Sarah, a final year student of Engineering was excited: In 2 months’ time, she would be a part of the big-big corporate world. But she was also scared: “Will I be able to perform?” At the end of her first day, she realized that 50% of what she has been hired to do is unfamiliar. “This is like sauntering into an unknown territory”.

Sarah is not alone. She is a part of the population that is forecasted to more than double to 262 million by 2025. The number of students around the globe enrolled in higher education is steadily rising- with more than half in China and India alone. Here’s the other side of the story. According to the 2012 Allied Workforce Mobility Survey, for a new employee to become fully productive, it takes eight months on average! In the U.S, on an average companies spend $5,380 on training per new hire.
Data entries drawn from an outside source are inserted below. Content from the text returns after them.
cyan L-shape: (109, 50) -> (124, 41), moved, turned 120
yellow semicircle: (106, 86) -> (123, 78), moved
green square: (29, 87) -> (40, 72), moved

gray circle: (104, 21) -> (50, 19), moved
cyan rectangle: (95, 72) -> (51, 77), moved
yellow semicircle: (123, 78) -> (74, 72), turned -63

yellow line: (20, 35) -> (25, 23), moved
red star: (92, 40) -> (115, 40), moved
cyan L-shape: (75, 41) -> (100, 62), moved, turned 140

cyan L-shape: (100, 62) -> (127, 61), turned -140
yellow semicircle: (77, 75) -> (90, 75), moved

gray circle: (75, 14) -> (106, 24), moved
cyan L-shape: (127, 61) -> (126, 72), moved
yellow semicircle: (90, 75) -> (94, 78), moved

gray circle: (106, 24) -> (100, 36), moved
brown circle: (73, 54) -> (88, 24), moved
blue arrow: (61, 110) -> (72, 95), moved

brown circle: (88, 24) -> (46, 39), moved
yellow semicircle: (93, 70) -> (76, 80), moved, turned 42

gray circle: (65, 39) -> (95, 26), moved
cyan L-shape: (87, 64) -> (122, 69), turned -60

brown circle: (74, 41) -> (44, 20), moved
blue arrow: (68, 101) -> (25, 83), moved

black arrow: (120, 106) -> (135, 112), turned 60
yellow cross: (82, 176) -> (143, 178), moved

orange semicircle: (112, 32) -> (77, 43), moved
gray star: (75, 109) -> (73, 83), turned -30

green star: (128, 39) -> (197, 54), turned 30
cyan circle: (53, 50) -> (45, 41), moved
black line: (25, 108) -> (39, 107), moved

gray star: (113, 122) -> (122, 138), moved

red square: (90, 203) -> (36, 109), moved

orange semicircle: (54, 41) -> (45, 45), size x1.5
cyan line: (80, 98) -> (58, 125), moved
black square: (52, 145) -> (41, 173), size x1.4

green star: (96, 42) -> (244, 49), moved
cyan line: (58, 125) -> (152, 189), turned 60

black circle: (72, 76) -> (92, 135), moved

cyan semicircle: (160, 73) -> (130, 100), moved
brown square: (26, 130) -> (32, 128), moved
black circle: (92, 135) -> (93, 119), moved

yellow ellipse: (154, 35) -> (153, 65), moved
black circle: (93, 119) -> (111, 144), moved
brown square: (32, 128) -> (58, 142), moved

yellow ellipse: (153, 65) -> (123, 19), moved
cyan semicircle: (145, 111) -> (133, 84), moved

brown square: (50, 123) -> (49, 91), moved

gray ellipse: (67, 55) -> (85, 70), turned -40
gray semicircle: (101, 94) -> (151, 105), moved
How do you bridge the gap?

Are there ways in which corporate training can benefit higher education? 

How can fresh hires be productive, industry-smart, and self-motivated on the first day itself?
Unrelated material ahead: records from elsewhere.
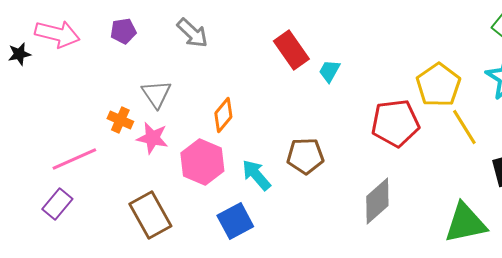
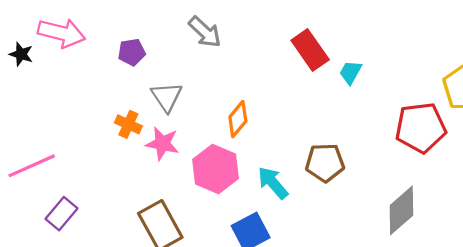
purple pentagon: (123, 31) -> (132, 52), moved
black star: (19, 54) -> (21, 54), turned 30
pink line: (74, 159) -> (32, 166), moved

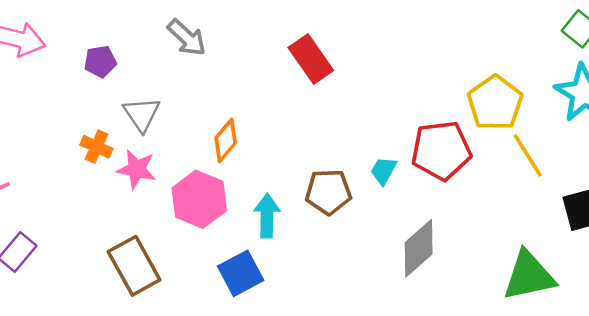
cyan trapezoid: (350, 72) -> (384, 171), moved
cyan arrow: (273, 183) -> (267, 216), turned 42

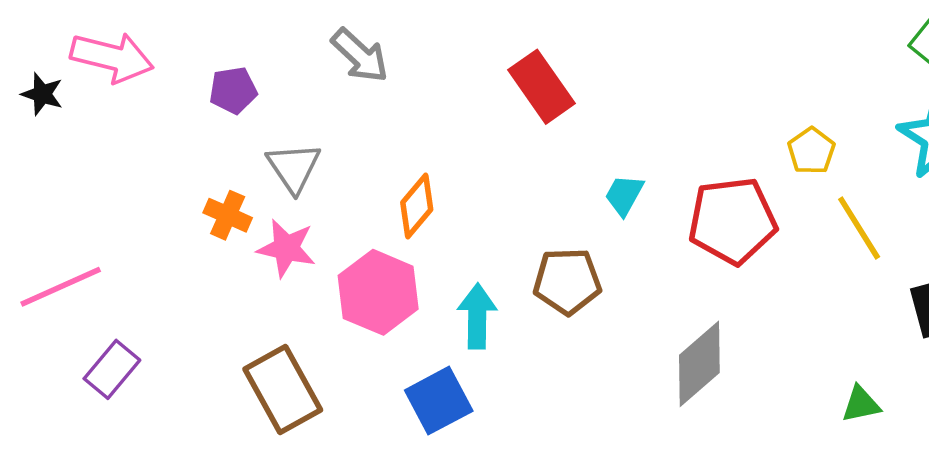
yellow pentagon: (495, 103) -> (811, 151), size x0.6
cyan trapezoid: (384, 171) -> (624, 195), moved
green triangle: (529, 276) -> (861, 404), size x0.5

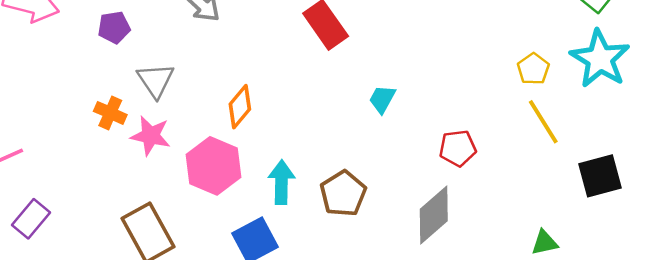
yellow pentagon: (811, 151) -> (533, 69), moved
red pentagon: (732, 221) -> (458, 148), moved, size x0.6
brown pentagon: (567, 281) -> (343, 194), moved, turned -30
According to MASIE, higher education and corporate learning are ideal candidates for ongoing collaboration. Yet these two worlds are almost 99 percent disconnected.

Here’s a fresh perspective. This is an era of information-increasing aggressively and learning- replacing prior knowledge. New industrial processes, design, and latest technology often elude students. Corporates can function as an adjunct to make new technology and advances available to tertiary education thereby creating a workforce that is "updated".

Traditionally, internships, practical training, and orientation sessions functioned to precisely serve this purpose. They are relevant even today-more so in a digital way. How?

Conventional training solutions as stand-alone or one-off opportunities do not suffice the needs of gen next. It should be on loop. Constant connect between academia and businesses is imperative. Again, how?

Think of your Learning Management System. And here are 3 ways in which your Learning Management System can facilitate a successful industry-academia partnership.

1. Learning Management System Interfaces 

Why don’t we build a connection between the college and the corporate Learning Management System? This is not strange!

This can ease employability, recruitment, and learning. A MNC is looking for fresh recruits from higher education institutes globally. With permission-based interface, the company can provide access to training material, group activities and assessments for college students through the institute Learning Management System for evaluating prospective recruits.

Why not go further to allow the company to view a student’s performance record for all the semesters? With a complete background on courses taken and performance assessed, a company can easily identify the right fit for any new project requirements.

2. Repeated Learning

John is taking a course on data management. However, he has to miss an interactive session on Big Data by an industry expert. Is this problem? 

With a Learning Management System in place this does not have to be one. John can easily access the session in the Learning Management System, give the assessment and rate his performance. Easy, right? Refresher and reinforcement modules, which drive the point home and assist in repeated learning, are very helpful for the staff and students.

2. Social Collaboration

Business organizations are rapidly deploying video chat, online collaboration, video conferencing, etc. for their global and distributed teams. This social collaboration can be extended to colleges and universities for several reasons. Alumni and corporates can collaborate online with students for discussions, knowledge-transfer, and career opportunities. This can enable mentorship, guidance, and industry insights.

Gwen is preparing for an upcoming interview at a reputed firm. She can connect to an alumni, who works for the same firm, to seek advice on interview sessions. She can actually "practice" her interview through the Learning Management System. Collaboration offers an incredible opportunity for both worlds.

In Summary

Corporate training can benefit higher education; corporates and universities should ideally work and learn together. Job-readiness is creating new and significant technological needs for a unique learning experience. Being in touch with trends is crucial for culminating into a successful organization and institution.